What to produce >>
Starting with the line containing "To conclude my" and going on through the line containing "your home supports", return the lines of the data below exactly, and only those.

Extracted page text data
++++++++++
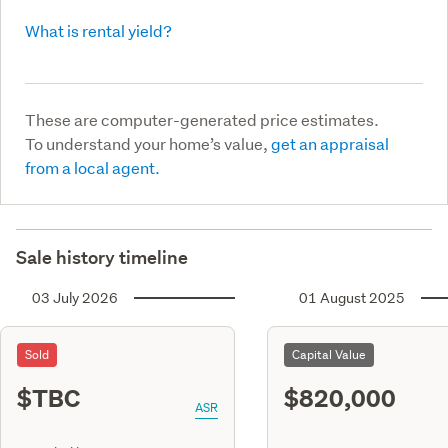
What is rental yield?
These are computer-generated price estimates.
To understand your home’s value,
get an appraisal
from a local agent.
Sale history timeline
03 July 2026
01 August 2025
Sold
Capital Value
$TBC
$820,000
ASR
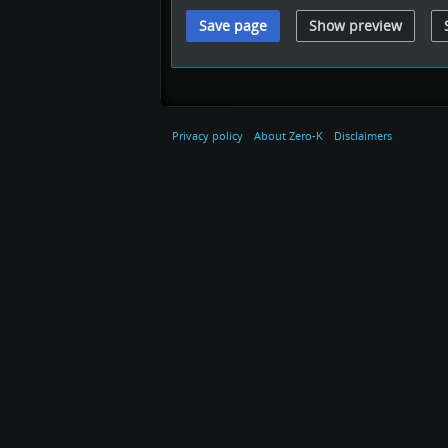
Privacy policy
About Zero-K
Disclaimers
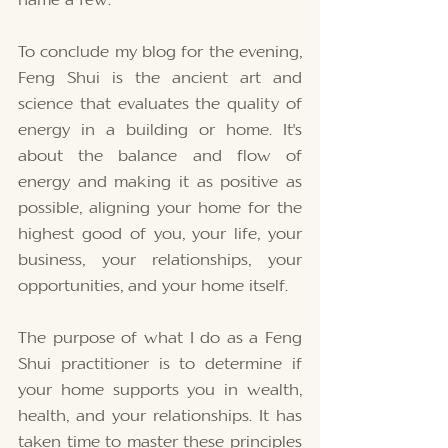
name a few. 
To conclude my blog for the evening, 
Feng Shui is the ancient art and 
science that evaluates the quality of 
energy in a building or home. It's 
about the balance and flow of 
energy and making it as positive as 
possible, aligning your home for the 
highest good of you, your life, your 
business, your relationships, your 
opportunities, and your home itself. 
The purpose of what I do as a Feng 
Shui practitioner is to determine if 
your home supports you in wealth, 
health, and your relationships. It has 
taken time to master these principles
++++++++++
Exercise output >>
To conclude my blog for the evening, 
Feng Shui is the ancient art and 
science that evaluates the quality of 
energy in a building or home. It's 
about the balance and flow of 
energy and making it as positive as 
possible, aligning your home for the 
highest good of you, your life, your 
business, your relationships, your 
opportunities, and your home itself. 
The purpose of what I do as a Feng 
Shui practitioner is to determine if 
your home supports you in wealth, 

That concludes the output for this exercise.